● TASK STATEMENT:
Each of the lines below must be restated exactly.

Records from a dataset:

☆ ☆ ☆

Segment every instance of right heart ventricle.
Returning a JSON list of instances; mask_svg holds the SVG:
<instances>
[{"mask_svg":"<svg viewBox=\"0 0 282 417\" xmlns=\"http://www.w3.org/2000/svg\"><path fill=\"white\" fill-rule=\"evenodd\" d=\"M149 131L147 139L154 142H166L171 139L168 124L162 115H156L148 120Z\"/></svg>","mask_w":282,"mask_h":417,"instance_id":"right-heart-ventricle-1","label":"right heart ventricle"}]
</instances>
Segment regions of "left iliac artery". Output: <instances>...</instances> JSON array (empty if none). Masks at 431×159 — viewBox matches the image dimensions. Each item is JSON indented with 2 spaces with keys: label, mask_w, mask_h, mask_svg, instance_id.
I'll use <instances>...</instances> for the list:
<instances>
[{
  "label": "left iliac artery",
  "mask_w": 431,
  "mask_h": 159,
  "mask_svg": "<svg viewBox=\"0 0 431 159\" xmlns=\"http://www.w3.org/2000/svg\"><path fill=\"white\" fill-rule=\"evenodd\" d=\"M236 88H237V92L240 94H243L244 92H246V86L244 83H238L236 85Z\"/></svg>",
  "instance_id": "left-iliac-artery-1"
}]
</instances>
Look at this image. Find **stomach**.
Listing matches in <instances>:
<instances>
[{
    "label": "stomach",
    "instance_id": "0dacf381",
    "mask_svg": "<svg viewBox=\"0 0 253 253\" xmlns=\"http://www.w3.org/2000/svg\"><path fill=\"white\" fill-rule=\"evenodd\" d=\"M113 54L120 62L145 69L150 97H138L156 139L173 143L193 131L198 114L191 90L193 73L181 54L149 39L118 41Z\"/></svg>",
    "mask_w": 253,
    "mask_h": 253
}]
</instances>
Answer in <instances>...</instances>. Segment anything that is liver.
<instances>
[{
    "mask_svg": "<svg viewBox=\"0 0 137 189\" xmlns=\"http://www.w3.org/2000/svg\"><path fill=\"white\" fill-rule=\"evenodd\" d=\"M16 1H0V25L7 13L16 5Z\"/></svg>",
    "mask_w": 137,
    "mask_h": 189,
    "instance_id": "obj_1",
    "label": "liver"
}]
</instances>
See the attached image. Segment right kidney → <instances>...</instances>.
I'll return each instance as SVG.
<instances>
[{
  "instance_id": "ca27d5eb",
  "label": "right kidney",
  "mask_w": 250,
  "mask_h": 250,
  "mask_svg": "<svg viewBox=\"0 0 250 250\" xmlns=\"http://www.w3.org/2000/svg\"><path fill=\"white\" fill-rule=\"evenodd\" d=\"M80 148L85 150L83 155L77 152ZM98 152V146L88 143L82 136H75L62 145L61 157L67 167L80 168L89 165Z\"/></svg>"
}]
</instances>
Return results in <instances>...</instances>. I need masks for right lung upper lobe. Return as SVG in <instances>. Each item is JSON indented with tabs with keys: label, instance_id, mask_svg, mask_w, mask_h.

☆ ☆ ☆

● EXERCISE SOLUTION:
Segment every instance of right heart ventricle.
Returning a JSON list of instances; mask_svg holds the SVG:
<instances>
[{"mask_svg":"<svg viewBox=\"0 0 282 417\" xmlns=\"http://www.w3.org/2000/svg\"><path fill=\"white\" fill-rule=\"evenodd\" d=\"M149 131L147 139L154 142H166L171 139L168 124L162 115H156L148 120Z\"/></svg>","mask_w":282,"mask_h":417,"instance_id":"right-heart-ventricle-1","label":"right heart ventricle"}]
</instances>
Segment regions of "left iliac artery". Output: <instances>...</instances> JSON array (empty if none). Masks at 431×159 — viewBox matches the image dimensions. Each item is JSON indented with 2 spaces with keys: label, mask_w, mask_h, mask_svg, instance_id.
I'll use <instances>...</instances> for the list:
<instances>
[{
  "label": "left iliac artery",
  "mask_w": 431,
  "mask_h": 159,
  "mask_svg": "<svg viewBox=\"0 0 431 159\" xmlns=\"http://www.w3.org/2000/svg\"><path fill=\"white\" fill-rule=\"evenodd\" d=\"M236 88H237V92L240 94H243L244 92H246V86L244 83H238L236 85Z\"/></svg>",
  "instance_id": "left-iliac-artery-1"
}]
</instances>
Look at this image. Find **stomach**.
Listing matches in <instances>:
<instances>
[{
    "label": "stomach",
    "instance_id": "0dacf381",
    "mask_svg": "<svg viewBox=\"0 0 253 253\" xmlns=\"http://www.w3.org/2000/svg\"><path fill=\"white\" fill-rule=\"evenodd\" d=\"M113 54L120 62L145 69L150 97H138L156 139L173 143L193 131L198 114L191 90L193 73L181 54L149 39L118 41Z\"/></svg>",
    "mask_w": 253,
    "mask_h": 253
}]
</instances>
Answer in <instances>...</instances>. Segment anything that is liver.
<instances>
[{
    "mask_svg": "<svg viewBox=\"0 0 137 189\" xmlns=\"http://www.w3.org/2000/svg\"><path fill=\"white\" fill-rule=\"evenodd\" d=\"M16 1H0V25L7 13L16 5Z\"/></svg>",
    "mask_w": 137,
    "mask_h": 189,
    "instance_id": "obj_1",
    "label": "liver"
}]
</instances>
See the attached image. Segment right kidney → <instances>...</instances>.
I'll return each instance as SVG.
<instances>
[{
  "instance_id": "ca27d5eb",
  "label": "right kidney",
  "mask_w": 250,
  "mask_h": 250,
  "mask_svg": "<svg viewBox=\"0 0 250 250\" xmlns=\"http://www.w3.org/2000/svg\"><path fill=\"white\" fill-rule=\"evenodd\" d=\"M80 148L85 150L83 155L77 152ZM98 152V146L88 143L82 136H75L62 145L61 157L67 167L80 168L89 165Z\"/></svg>"
}]
</instances>
Return results in <instances>...</instances>. I need masks for right lung upper lobe. Return as SVG in <instances>. Each item is JSON indented with tabs with keys: label, instance_id, mask_svg, mask_w, mask_h.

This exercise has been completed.